Basics     Money Myths

"Fractional shares make investing cheaper."

POSTED ON MARCH 14, 2025    

The myth

Fractional investing has been gaining popularity in recent years as a way to invest on a modest budget, especially in global stocks.

It involves buying fractional shares, which are portions of 1 whole share of a company.

These shares can allow you to buy stocks even if you only have a small amount of money to invest.

Instead of purchasing an entire share or a board lot, you can buy a fractional share—allowing you to invest based on your budget rather than the stock's full price.

 

The reality

For Filipinos, fractional investing is currently only available for select global stocks via foreign brokerage services.

This can be a game changer if you’ve had your eye on the stocks of big companies but your investing budget is limited.

That’s because stocks of major companies, like US tech firms, can go for hundreds of dollars per share. Through fractional investing, you may be able to afford stocks that are otherwise too expensive for you to buy.

Some services may allow you to put in as little as $1 in fractional shares. However, there are costs to consider before doing fractional investing.

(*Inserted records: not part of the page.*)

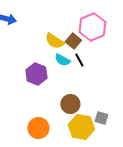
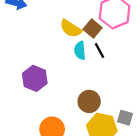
cyan semicircle: (62, 60) -> (80, 51), turned 56
purple hexagon: (36, 74) -> (35, 78), moved

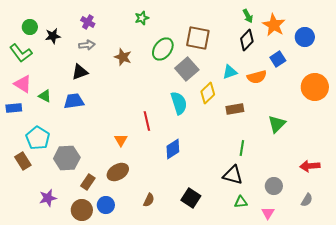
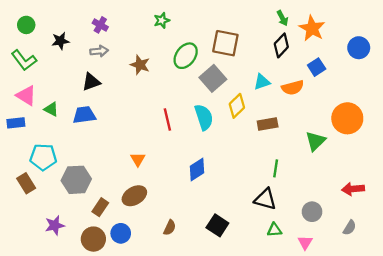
green circle: (30, 27) -> (26, 25), moved
blue circle: (305, 37) -> (359, 48), moved
orange circle: (315, 87) -> (347, 118), moved
red line: (147, 121) -> (167, 119), moved
cyan pentagon: (38, 138) -> (43, 157), turned -30

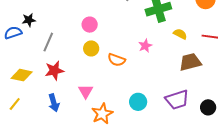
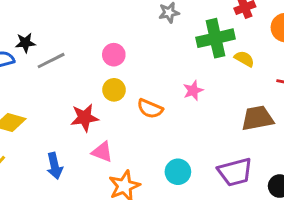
yellow semicircle: (180, 34) -> (244, 59), moved
gray line: (48, 42) -> (51, 61), moved, turned 36
red star: (54, 71) -> (85, 118), moved
pink triangle: (86, 91) -> (102, 152), turned -42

To begin, you’ll likely need a dollar account to make transactions. Currency exchange may affect the value of your investing capital, potential earnings, and any fees you may need to pay.

Speaking of fees, you’ll have to consider the costs of buying and selling fractional shares. There may be fees for transferring money to your dollar account and funding your brokerage account.

Brokers may also impose charges for transactions, commissions, withdrawals, and inactivity. The impact of these costs on your potential returns can vary depending on how often you’ll transact.

If you’re an active investor and would buy and sell shares frequently, you may need to pay fees with each transaction.

This might be less of a concern if you’re a passive investor and plan to hold onto investments for a long time, and won’t need to transact as often.

You should check how these fees might affect you and whether they’ll eat into your returns.

 

Verdict: Mostly true.

Fractional investing lowers the minimum amount needed to start investing in global stocks. Though the cost of starting out is relatively low, there may be fees that could add up over time especially if you'll transact frequently.

When considering this option, calculate the associated costs to know if it’s truly a practical choice. Keep in mind that an investment’s price shouldn’t be the sole basis of your investing decisions.

Factors like your risk tolerance, goals, and diversification needs should also guide what you’ll do next.